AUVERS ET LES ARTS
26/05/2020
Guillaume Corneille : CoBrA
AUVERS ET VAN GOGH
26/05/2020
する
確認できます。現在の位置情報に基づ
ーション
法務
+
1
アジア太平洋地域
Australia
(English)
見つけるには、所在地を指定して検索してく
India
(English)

========================================

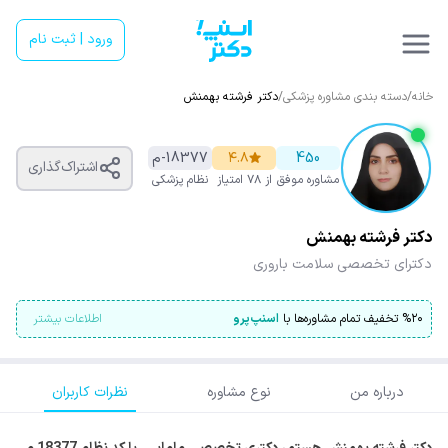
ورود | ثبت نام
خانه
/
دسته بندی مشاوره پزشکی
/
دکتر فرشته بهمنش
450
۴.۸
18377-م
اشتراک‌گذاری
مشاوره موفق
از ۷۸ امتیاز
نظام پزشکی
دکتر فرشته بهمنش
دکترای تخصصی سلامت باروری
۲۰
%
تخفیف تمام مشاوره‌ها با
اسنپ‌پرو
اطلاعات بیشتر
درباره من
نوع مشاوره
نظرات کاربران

========================================

### Problem requirements
The required answer is each line of the data in which the word "AUVERS" appears.

### The completed task
AUVERS ET LES ARTS
AUVERS ET VAN GOGH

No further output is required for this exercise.